POLAR

The participation of local areas (POLAR) classification groups areas across the UK based on the proportion of the young population that participate in higher education (HE). It looks at how likely young people are to participate in HE across the UK and shows how this varies by area.

POLAR classifies local areas into five quintiles based on the proportion of 18-year-olds who enter HE aged 18 or 19. Quintile 1 is the fifth of areas with the lowest proportion of progression to HE. We are using the latest version of this data, Polar 4, which we receive directly from UCAS.

You will be flagged as a widening participation priority if the home postcode listed on your UCAS application when you apply falls into quintile 1 or 2. If your postcode falls into quintile 3, you will only be flagged as a widening participation priority if your postcode also falls into IMD quintile 3 (see below).

Look up which POLAR 4 quintile your home postcode falls into

IMD

Index of multiple deprivation (IMD) is a measure of relative deprivation for small, fixed geographic areas of the UK. IMD classifies these areas into five quintiles based on relative disadvantage, with quintile 1 being the most deprived and quintile 5 being the least deprived.

IMD data is freely available from relevant government resources (aside from post-codes in Northern Ireland, for which data is unfortunately not freely available), and we are using IMD data from 2019. When we receive your UCAS application, the home postcode you provide will be paired with IMD data so that we can determine which quintile you fall into.

You will be flagged as a widening participation priority if the home postcode listed on your UCAS application when you apply falls into IMD quintile 1 or 2. If your postcode falls into quintile 3, you will only be flagged as a widening participation priority if your postcode also falls into Polar 4, quintile 3 (see above).

Look-up which IMD quintile your home postcode falls into (England only).

Time in care status

When you complete your UCAS application there is a section for you to declare if you have spent time in Local Authority care, either with foster carers or in a children’s home (or in Scotland under a home supervision order).

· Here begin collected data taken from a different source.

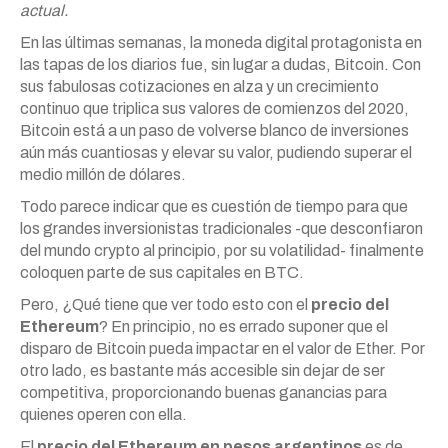
actual.
En las últimas semanas, la moneda digital protagonista en
las tapas de los diarios fue, sin lugar a dudas, Bitcoin. Con
sus fabulosas cotizaciones en alza y un crecimiento
continuo que triplica sus valores de comienzos del 2020,
Bitcoin está a un paso de volverse blanco de inversiones
aún más cuantiosas y elevar su valor, pudiendo superar el
medio millón de dólares.
Todo parece indicar que es cuestión de tiempo para que
los grandes inversionistas tradicionales -que desconfiaron
del mundo crypto al principio, por su volatilidad- finalmente
coloquen parte de sus capitales en BTC.
Pero, ¿Qué tiene que ver todo esto con el
precio del
Ethereum
? En principio, no es errado suponer que el
disparo de Bitcoin pueda impactar en el valor de Ether. Por
otro lado, es bastante más accesible sin dejar de ser
competitiva, proporcionando buenas ganancias para
quienes operen con ella.
El
precio del Ethereum en pesos argentinos
es de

We would strongly recommend doing this if it applies to you, regardless of when or how long you were in care for. This means that you will receive relevant information about support from all the universities that you apply to.

You will be flagged as a widening participation priority if you declare something in this section of your UCAS application.

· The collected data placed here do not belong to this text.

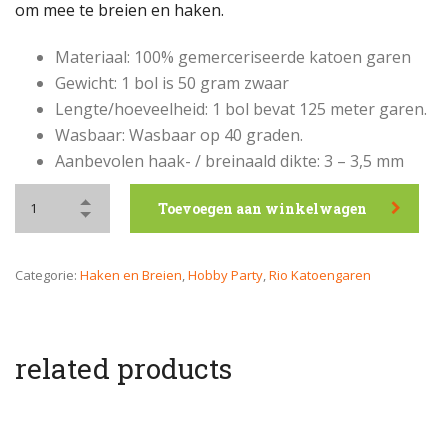
om mee te breien en haken.
Materiaal: 100% gemerceriseerde katoen garen
Gewicht: 1 bol is 50 gram zwaar
Lengte/hoeveelheid: 1 bol bevat 125 meter garen.
Wasbaar: Wasbaar op 40 graden.
Aanbevolen haak- / breinaald dikte: 3 – 3,5 mm
Toevoegen aan winkelwagen
Categorie:
Haken en Breien
,
Hobby Party
,
Rio Katoengaren
related products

Refugee, Asylum Seeker, Humanitarian Protection status

When you complete your UCAS application there is a section for you to declare your fee status.

You will be flagged as a widening participation priority if you have declared on your UCAS form that you are a refugee, asylum seeker or someone who has been granted humanitarian protection. If this applies to you and you're successful in receiving an offer from us, you will receive a copy of our Fee Status Questionnaire so that we can formally assess and confirm your fee status.

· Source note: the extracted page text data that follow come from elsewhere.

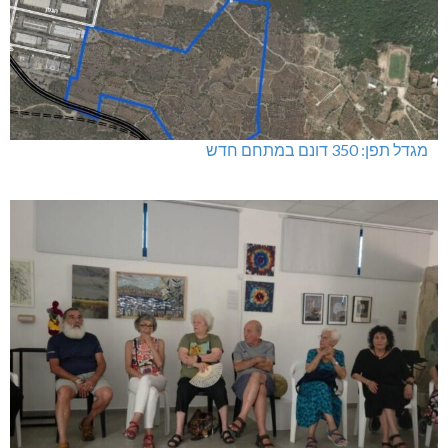
מגדל תפן: 350 דונם במתחם חדש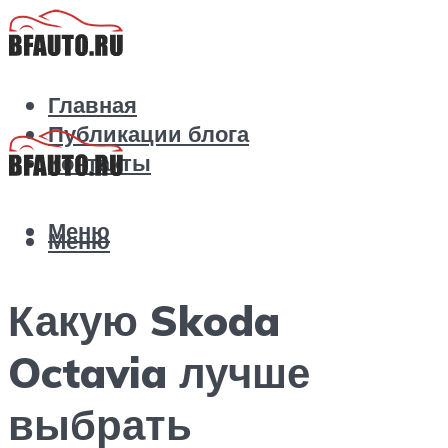
Главная
Публикации блога
Контакты
Меню
Меню
Какую Skoda
Octavia лучше
выбрать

School performance at Level 2

We look at data attached to the school that you have listed as attending when you sat your GCSEs (or equivalent qualifications) to see if it is below the national average. We look at the data for the latest year of examinations that is available, which is the 2019 examinations for the 2021 UCAS cycle.

If you have attended numerous schools, we will look at data for all those you may have attended up until taking your GCSE or equivalent qualifications. Some school performance data is provided by UCAS, but other data is collected directly from the relevant national government department.

Your application will not be flagged using this data, however, it may help to further contextualise your academic performance.

School performance at Level 3

We look at data attached to the school or college that you have listed as attending when you sit your A levels (or equivalent qualifications) to see if it is below the national average. We look at the data for the latest year of examinations that is available, which is the 2019 examinations for the 2021 UCAS cycle.

If you have attended numerous schools/colleges, we will look at data for all those you may have attended while taking your A level or equivalent qualifications. Some school performance data is provided by UCAS, but other data is collected directly from the relevant national government department.

Your application will not be flagged using this data, however, it may help to further contextualise your academic performance.

Disability status

When you complete your UCAS application there is a section for you to declare if you have a disability, additional learning need or long-term/mental health condition.

We would strongly recommend doing this if it applies to you, as it will make sure that you receive relevant information about support from the universities that you apply to.

Your application will not be flagged using this data, however, it may help to further contextualise your academic performance and make sure we are showing your application sufficient flexibility.

Young carers or estranged students

If you have caring responsibilities or are estranged from your family then we would encourage you to ask your academic referee to mention this in your reference.

Your application will not be flagged using this data, however, it may help to further contextualise your academic performance and make sure we are showing your application sufficient flexibility.